### Task brief
Reproduce every record exactly as given.

Saved data entries:

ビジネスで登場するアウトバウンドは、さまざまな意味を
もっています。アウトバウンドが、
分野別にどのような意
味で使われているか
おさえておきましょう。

### Result for this exercise
ビジネスで登場するアウトバウンドは、さまざまな意味を
もっています。アウトバウンドが、
分野別にどのような意
味で使われているか
おさえておきましょう。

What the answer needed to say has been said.